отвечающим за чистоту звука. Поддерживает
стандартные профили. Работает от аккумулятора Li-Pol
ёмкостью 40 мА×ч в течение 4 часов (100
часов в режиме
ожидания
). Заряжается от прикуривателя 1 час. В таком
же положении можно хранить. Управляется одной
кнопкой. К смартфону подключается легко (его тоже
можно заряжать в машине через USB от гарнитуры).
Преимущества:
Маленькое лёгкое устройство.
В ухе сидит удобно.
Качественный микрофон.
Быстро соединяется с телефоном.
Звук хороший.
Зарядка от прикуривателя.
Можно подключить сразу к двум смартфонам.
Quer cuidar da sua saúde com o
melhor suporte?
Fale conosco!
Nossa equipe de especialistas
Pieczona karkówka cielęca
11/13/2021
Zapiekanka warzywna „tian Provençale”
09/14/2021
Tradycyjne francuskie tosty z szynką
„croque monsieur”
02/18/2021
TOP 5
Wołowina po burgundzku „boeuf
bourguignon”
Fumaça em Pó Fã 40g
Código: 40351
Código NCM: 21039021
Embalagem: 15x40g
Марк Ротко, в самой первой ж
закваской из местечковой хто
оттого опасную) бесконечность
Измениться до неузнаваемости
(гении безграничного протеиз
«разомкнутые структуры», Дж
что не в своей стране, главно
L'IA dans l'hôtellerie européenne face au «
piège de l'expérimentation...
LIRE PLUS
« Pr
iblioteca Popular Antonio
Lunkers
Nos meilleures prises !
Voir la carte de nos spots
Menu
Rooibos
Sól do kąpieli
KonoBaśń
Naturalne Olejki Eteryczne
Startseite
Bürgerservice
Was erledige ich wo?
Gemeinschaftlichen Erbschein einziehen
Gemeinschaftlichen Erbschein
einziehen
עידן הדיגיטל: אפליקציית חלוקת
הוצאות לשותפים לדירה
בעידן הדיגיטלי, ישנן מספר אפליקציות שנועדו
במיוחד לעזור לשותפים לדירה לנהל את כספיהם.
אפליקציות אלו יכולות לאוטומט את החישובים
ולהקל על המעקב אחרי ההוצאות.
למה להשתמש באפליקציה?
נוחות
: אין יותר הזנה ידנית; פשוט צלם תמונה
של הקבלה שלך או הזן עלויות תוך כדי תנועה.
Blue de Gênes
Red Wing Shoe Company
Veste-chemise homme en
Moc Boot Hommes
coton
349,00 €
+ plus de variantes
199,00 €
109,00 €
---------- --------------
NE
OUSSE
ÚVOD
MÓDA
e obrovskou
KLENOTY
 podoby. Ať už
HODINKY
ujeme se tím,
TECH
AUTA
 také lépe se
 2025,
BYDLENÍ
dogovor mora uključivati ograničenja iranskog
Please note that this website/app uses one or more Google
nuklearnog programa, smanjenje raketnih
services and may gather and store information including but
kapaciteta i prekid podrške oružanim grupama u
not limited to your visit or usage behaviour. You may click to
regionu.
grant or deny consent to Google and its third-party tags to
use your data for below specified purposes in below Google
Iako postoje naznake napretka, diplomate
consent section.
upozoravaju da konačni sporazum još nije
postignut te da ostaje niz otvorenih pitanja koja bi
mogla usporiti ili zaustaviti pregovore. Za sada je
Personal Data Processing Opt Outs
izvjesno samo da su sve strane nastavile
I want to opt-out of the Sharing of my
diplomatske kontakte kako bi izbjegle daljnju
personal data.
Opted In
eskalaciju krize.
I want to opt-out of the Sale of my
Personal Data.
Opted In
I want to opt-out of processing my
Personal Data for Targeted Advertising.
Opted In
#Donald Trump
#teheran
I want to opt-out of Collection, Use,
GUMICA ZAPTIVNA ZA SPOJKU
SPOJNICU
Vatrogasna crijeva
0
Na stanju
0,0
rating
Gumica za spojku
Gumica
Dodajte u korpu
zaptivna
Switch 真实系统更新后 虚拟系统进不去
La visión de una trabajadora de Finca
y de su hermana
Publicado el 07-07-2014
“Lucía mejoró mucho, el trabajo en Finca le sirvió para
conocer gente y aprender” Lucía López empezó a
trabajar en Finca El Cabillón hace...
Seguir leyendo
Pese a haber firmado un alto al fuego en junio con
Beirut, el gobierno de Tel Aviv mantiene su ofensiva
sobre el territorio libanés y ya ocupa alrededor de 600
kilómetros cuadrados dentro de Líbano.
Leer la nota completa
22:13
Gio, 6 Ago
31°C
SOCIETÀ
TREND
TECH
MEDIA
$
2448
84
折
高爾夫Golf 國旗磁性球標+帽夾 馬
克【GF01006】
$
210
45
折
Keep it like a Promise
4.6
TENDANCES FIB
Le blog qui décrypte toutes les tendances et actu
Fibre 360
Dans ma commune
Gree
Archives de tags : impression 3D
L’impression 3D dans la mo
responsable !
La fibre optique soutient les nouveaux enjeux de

# # # #

### WHAT THIS TASK INVOLVES
Transcribe the data in full, keeping every character.

### RESULT OF THIS EXERCISE
отвечающим за чистоту звука. Поддерживает
стандартные профили. Работает от аккумулятора Li-Pol
ёмкостью 40 мА×ч в течение 4 часов (100
часов в режиме
ожидания
). Заряжается от прикуривателя 1 час. В таком
же положении можно хранить. Управляется одной
кнопкой. К смартфону подключается легко (его тоже
можно заряжать в машине через USB от гарнитуры).
Преимущества:
Маленькое лёгкое устройство.
В ухе сидит удобно.
Качественный микрофон.
Быстро соединяется с телефоном.
Звук хороший.
Зарядка от прикуривателя.
Можно подключить сразу к двум смартфонам.
Quer cuidar da sua saúde com o
melhor suporte?
Fale conosco!
Nossa equipe de especialistas
Pieczona karkówka cielęca
11/13/2021
Zapiekanka warzywna „tian Provençale”
09/14/2021
Tradycyjne francuskie tosty z szynką
„croque monsieur”
02/18/2021
TOP 5
Wołowina po burgundzku „boeuf
bourguignon”
Fumaça em Pó Fã 40g
Código: 40351
Código NCM: 21039021
Embalagem: 15x40g
Марк Ротко, в самой первой ж
закваской из местечковой хто
оттого опасную) бесконечность
Измениться до неузнаваемости
(гении безграничного протеиз
«разомкнутые структуры», Дж
что не в своей стране, главно
L'IA dans l'hôtellerie européenne face au «
piège de l'expérimentation...
LIRE PLUS
« Pr
iblioteca Popular Antonio
Lunkers
Nos meilleures prises !
Voir la carte de nos spots
Menu
Rooibos
Sól do kąpieli
KonoBaśń
Naturalne Olejki Eteryczne
Startseite
Bürgerservice
Was erledige ich wo?
Gemeinschaftlichen Erbschein einziehen
Gemeinschaftlichen Erbschein
einziehen
עידן הדיגיטל: אפליקציית חלוקת
הוצאות לשותפים לדירה
בעידן הדיגיטלי, ישנן מספר אפליקציות שנועדו
במיוחד לעזור לשותפים לדירה לנהל את כספיהם.
אפליקציות אלו יכולות לאוטומט את החישובים
ולהקל על המעקב אחרי ההוצאות.
למה להשתמש באפליקציה?
נוחות
: אין יותר הזנה ידנית; פשוט צלם תמונה
של הקבלה שלך או הזן עלויות תוך כדי תנועה.
Blue de Gênes
Red Wing Shoe Company
Veste-chemise homme en
Moc Boot Hommes
coton
349,00 €
+ plus de variantes
199,00 €
109,00 €
---------- --------------
NE
OUSSE
ÚVOD
MÓDA
e obrovskou
KLENOTY
 podoby. Ať už
HODINKY
ujeme se tím,
TECH
AUTA
 také lépe se
 2025,
BYDLENÍ
dogovor mora uključivati ograničenja iranskog
Please note that this website/app uses one or more Google
nuklearnog programa, smanjenje raketnih
services and may gather and store information including but
kapaciteta i prekid podrške oružanim grupama u
not limited to your visit or usage behaviour. You may click to
regionu.
grant or deny consent to Google and its third-party tags to
use your data for below specified purposes in below Google
Iako postoje naznake napretka, diplomate
consent section.
upozoravaju da konačni sporazum još nije
postignut te da ostaje niz otvorenih pitanja koja bi
mogla usporiti ili zaustaviti pregovore. Za sada je
Personal Data Processing Opt Outs
izvjesno samo da su sve strane nastavile
I want to opt-out of the Sharing of my
diplomatske kontakte kako bi izbjegle daljnju
personal data.
Opted In
eskalaciju krize.
I want to opt-out of the Sale of my
Personal Data.
Opted In
I want to opt-out of processing my
Personal Data for Targeted Advertising.
Opted In
#Donald Trump
#teheran
I want to opt-out of Collection, Use,
GUMICA ZAPTIVNA ZA SPOJKU
SPOJNICU
Vatrogasna crijeva
0
Na stanju
0,0
rating
Gumica za spojku
Gumica
Dodajte u korpu
zaptivna
Switch 真实系统更新后 虚拟系统进不去
La visión de una trabajadora de Finca
y de su hermana
Publicado el 07-07-2014
“Lucía mejoró mucho, el trabajo en Finca le sirvió para
conocer gente y aprender” Lucía López empezó a
trabajar en Finca El Cabillón hace...
Seguir leyendo
Pese a haber firmado un alto al fuego en junio con
Beirut, el gobierno de Tel Aviv mantiene su ofensiva
sobre el territorio libanés y ya ocupa alrededor de 600
kilómetros cuadrados dentro de Líbano.
Leer la nota completa
22:13
Gio, 6 Ago
31°C
SOCIETÀ
TREND
TECH
MEDIA
$
2448
84
折
高爾夫Golf 國旗磁性球標+帽夾 馬
克【GF01006】
$
210
45
折
Keep it like a Promise
4.6
TENDANCES FIB
Le blog qui décrypte toutes les tendances et actu
Fibre 360
Dans ma commune
Gree
Archives de tags : impression 3D
L’impression 3D dans la mo
responsable !
La fibre optique soutient les nouveaux enjeux de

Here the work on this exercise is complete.